The successive 5 ionisation energies of an element are 800, 2427, 3658, 25024 and 32824 kJ/mol, respectively. By using the above values predict the group in which the above element is present:

We are given five successive ionization energies of an element: 800, 2427, 3658, 25024, and 32824 kJ/mol. We need to predict the group of this element.

The key to determining the group is finding where a dramatic increase occurs between consecutive ionization energies:

- IE$$_1$$ = 800 kJ/mol

- IE$$_2$$ = 2427 kJ/mol (ratio to IE$$_1$$ = 3.0)

- IE$$_3$$ = 3658 kJ/mol (ratio to IE$$_2$$ = 1.5)
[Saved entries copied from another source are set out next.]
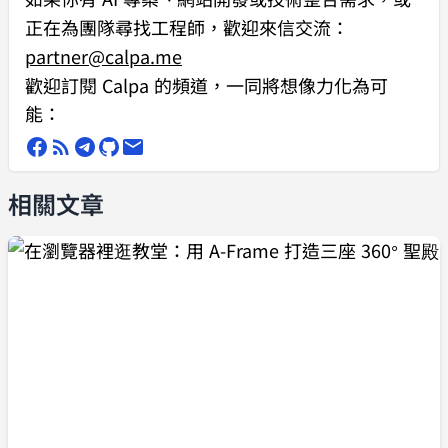
正在為團隊尋找工程師，歡迎來信交流：
        })
    );
partner@calpa.me
};
歡迎訂閱 Calpa 的頻道，一同將想像力化為可
能：
相關文章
- IE$$_4$$ = 25024 kJ/mol (ratio to IE$$_3$$ = 6.8) -- Huge jump!

- IE$$_5$$ = 32824 kJ/mol (ratio to IE$$_4$$ = 1.3)

There is a massive jump between IE$$_3$$ (3658) and IE$$_4$$ (25024) -- nearly a 7-fold increase. This indicates that the first three electrons are relatively easy to remove (valence electrons), while the fourth electron comes from an inner, more stable shell.

An element with 3 valence electrons belongs to Group 13 (the Boron group). The electronic configuration would be of the form $$[\text{noble gas}] \, ns^2 \, np^1$$, giving 3 valence electrons before reaching the noble gas core.

The correct answer is Option 1: Group 13.